As a storyteller who uses photography and text, I seek to discover masterful creators with similar visions. Shaun Tan is an Australian artist whose work combines excellent draftmanship, keen observation, and emotion.
While his work speaks to an adult audience, Tan reports that children are sometimes more perceptive of his intent. The Red Tree is a powerful, simple expression of depression, and he writes how he came to "represent emotions as landscapes...[based on the ability of children and adults to depict intangible feelings] using visual metaphors: monsters, sunlight, rainbows, storm clouds..." (Tan, comment on The Red Tree)
Indeed, Tan's works are a combination of the documentary—representing the truth of a situation—and landscapes that are surreal and fantastic. He finds the absurd, terror, horror, and humor in ordinary things. In the library, his books are classified as Young Adult; I would call them fantastic documentaries.

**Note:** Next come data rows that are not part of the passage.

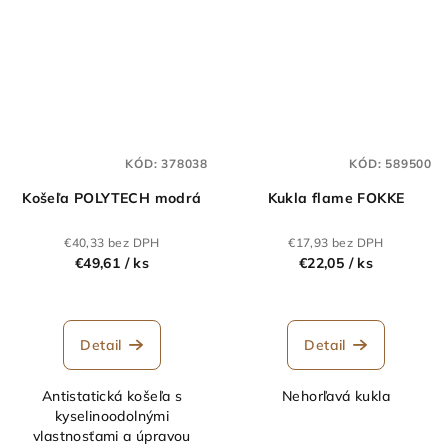
KÓD:
378038
KÓD:
589500
Košeľa POLYTECH modrá
Kukla flame FOKKE
€40,33 bez DPH
€17,93 bez DPH
€49,61
/ ks
€22,05
/ ks
Detail
Detail
Antistatická košeľa s
Nehorľavá kukla
kyselinoodolnými
vlastnosťami a úpravou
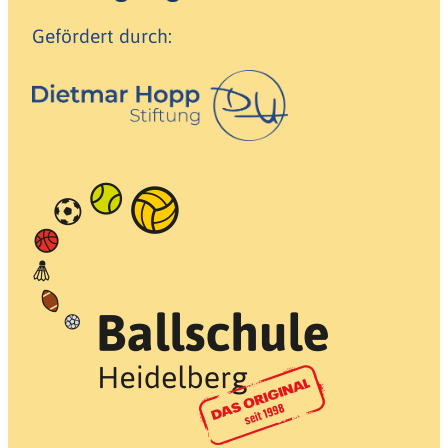
Gefördert durch:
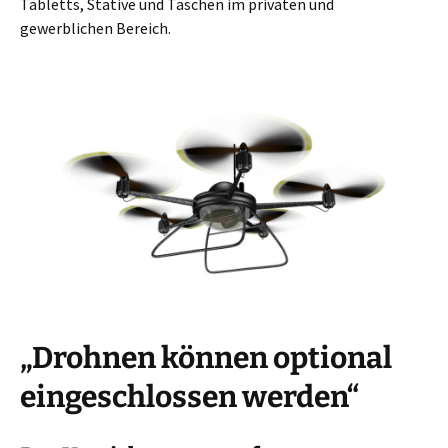
Tabletts, Stative und Taschen im privaten und
gewerblichen Bereich.
„Drohnen können optional
eingeschlossen werden“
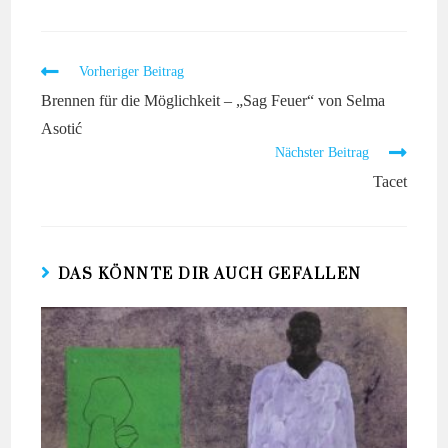
Vorheriger Beitrag
Brennen für die Möglichkeit – „Sag Feuer“ von Selma
Asotić
Nächster Beitrag
Tacet
DAS KÖNNTE DIR AUCH GEFALLEN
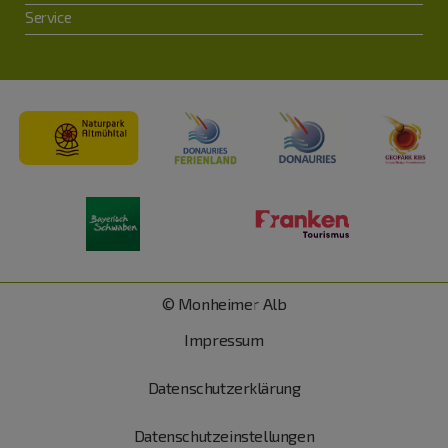
Service
© Monheimer Alb
Impressum
Datenschutzerklärung
Datenschutzeinstellungen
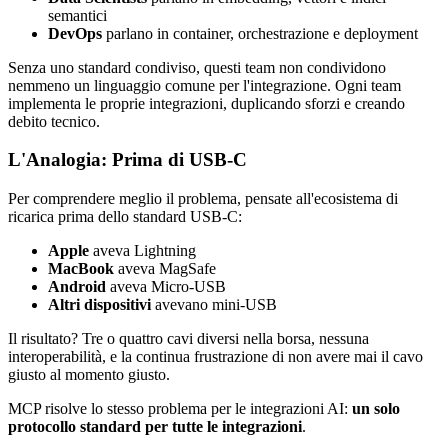
semantici
DevOps
parlano in container, orchestrazione e deployment
Senza uno standard condiviso, questi team non condividono
nemmeno un linguaggio comune per l'integrazione. Ogni team
implementa le proprie integrazioni, duplicando sforzi e creando
debito tecnico.
L'Analogia: Prima di USB-C
Per comprendere meglio il problema, pensate all'ecosistema di
ricarica prima dello standard USB-C:
Apple
aveva Lightning
MacBook
aveva MagSafe
Android
aveva Micro-USB
Altri dispositivi
avevano mini-USB
Il risultato? Tre o quattro cavi diversi nella borsa, nessuna
interoperabilità, e la continua frustrazione di non avere mai il cavo
giusto al momento giusto.
MCP risolve lo stesso problema per le integrazioni AI:
un solo
protocollo standard per tutte le integrazioni
.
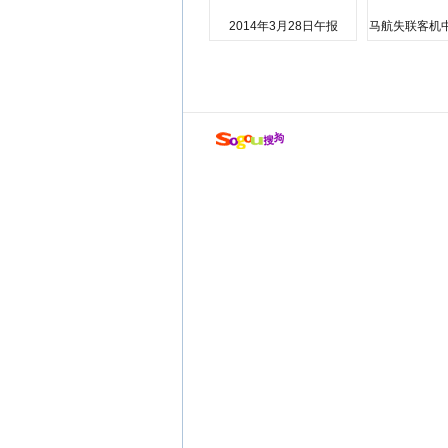
2014年3月28日午报
马航失联客机
店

The Arrival is a documentary history of immigration that combines images that are based on contemporary records of steerage passengers on a ship, the bureaucratic processing of immigrants, all taking place in a fantastic yet vividly true landscape. The language, the fauna and flora, the food, the technology—everything is other-worldly and strange.
The Lost Thing is about a fantastic teapot-like being that just doesn't fit in, but that finally finds a place where it is accepted.
The Rabbits is based on the destruction caused by rabbits imported into Australia, but also about the destruction of habitat, culture, and people caused by the European takeover of the continent.